Neat, I’ll have to snag this.
I’ll have to take a look at it too.
When I was a boy back in the 50’s, I bumped into Alfred Wegener’s book on plate tectonics. I raced to school with it and showed it to my science teacher who pooh-poohed the idea. I remember walking away saying to myself that the teacher was wrong and that somehow what Wegener said just “felt” right and it made sense. I also remember feeling vindicated — as if I had anything to do with it :-) when plate tectonics was shown to actually exist.

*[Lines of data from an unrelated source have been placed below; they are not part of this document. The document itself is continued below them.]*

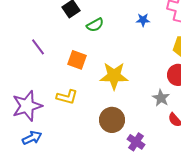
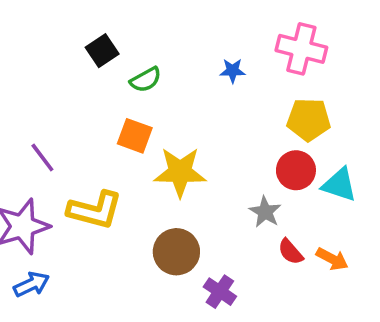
purple line: (38, 47) -> (42, 158), moved
orange square: (77, 60) -> (135, 136), moved
yellow L-shape: (67, 97) -> (95, 210), size x1.4

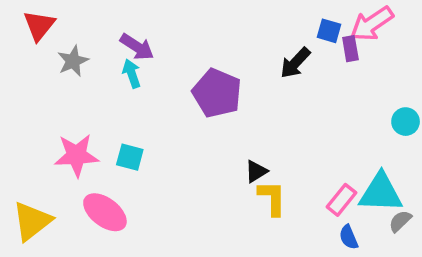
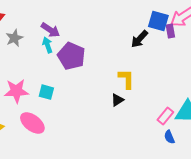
blue square: (329, 31) -> (158, 21), size x1.5
purple pentagon: (217, 93) -> (71, 56), moved
yellow L-shape: (272, 198) -> (126, 79), moved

After reading Peter D. Wards, Out of Thin Air, I have the same feeling I did as a boy with Wegener. This just “feels” right. This book though also has a lot of hard data suggesting the basic hypothesis. This definitely is going to cause a paradigm shift in how we look at the evolution of life. Are all the author’s hypotheses going to be borne out in the way he suggests? Likely not. As evidence accumulates there will undoubtedly be some shifts and some new hypotheses, but I also have no doubt at all that the major theme: that much of life’s evolution was driven mainly by varying oxygen levels will be fully accepted.
I also am going to be VERY nice to my birds from now on. Heck, the avians may one day be the dominant phylum if O2 levels drop again and I’d want them to be very understanding of us poor oxygen deprived mammals.